SEC’s In-House Jury-less Trials Under Fire

Gavel, symbol of judicial decisions and justice

The Securities and Exchange Commission has been doing a pretty good job recently. In 2014, its enforcement division brought 755 cases and collected an agency record $4.1 billion. However, its powers may soon be weakened. The U.S. Chamber of Commerce recently called for numerous reforms to the SEC’s investigation process in a new report.

The Center for Capital Markets Competitiveness (CCMC), which authored the report, suggests in the document strengthening policies surrounding in-house trials, admissions of wrongdoing, and “Wells notices,” which are final warnings that the SEC sends to companies and individuals it plans to bring charges against, all in order to bolster due process for defendants.
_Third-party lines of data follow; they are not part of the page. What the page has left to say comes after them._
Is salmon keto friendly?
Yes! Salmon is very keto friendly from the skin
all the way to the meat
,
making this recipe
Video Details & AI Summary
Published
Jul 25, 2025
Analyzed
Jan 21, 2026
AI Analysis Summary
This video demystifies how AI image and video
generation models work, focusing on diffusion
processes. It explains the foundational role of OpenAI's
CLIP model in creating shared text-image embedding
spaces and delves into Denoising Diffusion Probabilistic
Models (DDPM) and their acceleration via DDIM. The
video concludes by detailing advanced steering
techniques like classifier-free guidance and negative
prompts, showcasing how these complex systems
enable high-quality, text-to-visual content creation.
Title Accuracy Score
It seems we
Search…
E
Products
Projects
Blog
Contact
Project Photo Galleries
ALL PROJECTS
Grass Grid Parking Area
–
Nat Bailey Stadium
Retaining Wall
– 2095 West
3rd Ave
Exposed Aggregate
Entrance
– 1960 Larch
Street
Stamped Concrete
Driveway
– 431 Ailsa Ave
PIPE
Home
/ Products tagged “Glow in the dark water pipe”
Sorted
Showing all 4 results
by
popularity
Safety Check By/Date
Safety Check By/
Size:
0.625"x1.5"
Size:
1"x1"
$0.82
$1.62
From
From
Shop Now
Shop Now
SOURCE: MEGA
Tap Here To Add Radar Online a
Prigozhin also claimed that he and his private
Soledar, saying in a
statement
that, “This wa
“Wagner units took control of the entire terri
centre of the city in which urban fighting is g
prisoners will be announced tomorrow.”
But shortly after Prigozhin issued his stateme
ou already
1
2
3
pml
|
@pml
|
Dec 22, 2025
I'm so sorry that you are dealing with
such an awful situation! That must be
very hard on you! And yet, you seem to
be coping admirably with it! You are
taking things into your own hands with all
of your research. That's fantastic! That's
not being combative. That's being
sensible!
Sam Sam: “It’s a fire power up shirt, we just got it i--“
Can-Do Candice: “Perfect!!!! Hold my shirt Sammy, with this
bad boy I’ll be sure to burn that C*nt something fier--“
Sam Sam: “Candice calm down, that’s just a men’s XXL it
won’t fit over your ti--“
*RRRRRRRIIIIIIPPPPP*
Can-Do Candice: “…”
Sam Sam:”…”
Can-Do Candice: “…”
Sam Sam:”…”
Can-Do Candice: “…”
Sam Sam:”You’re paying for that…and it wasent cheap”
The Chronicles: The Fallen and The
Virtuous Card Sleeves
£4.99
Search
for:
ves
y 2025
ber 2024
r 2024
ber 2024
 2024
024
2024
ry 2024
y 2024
“The SEC’s Enforcement Program is a crucial component of its mission,” said CCMC President and CEO David Hirschmann. “Our research identified a number of ways the SEC can build on the progress it has made to create a level playing field through effective enforcement, and at the same time address ambiguities in the process that can cause unnecessary and counter-productive confusion.”

In particular, the report aims at SEC in-house trials, an alternative to federal courts that are usually expedited, have no jury, and limit the process of discovery. Critics say that these trials violate the constitutional rights of defendants.

“SEC enforcement should have a fair process for all,” says the report.

In the report, the Chamber proposes the SEC adopts a uniform policy on when these trials are to be used, creates a process for defendants to challenge the SEC’s choice of venue, and amend its rules to allow for more pre-trial discovery.

“Both investors and market participants all benefit from tough-as-nails, effective enforcement coupled with a clear and fair process,” said Hirschmann.

The SEC, however, feels that this will weaken its ability to protect investors. The agency has reportedly defended its right to bring a case to the venue of its choice, and touted the speed and experience of judges who hear in-house cases.

According to a statement from SEC Enforcement Director Andrew Ceresney, “The report contains certain recommendations that would significantly weaken the Commission’s ability to protect investors through strong and effective enforcement of the federal securities laws.”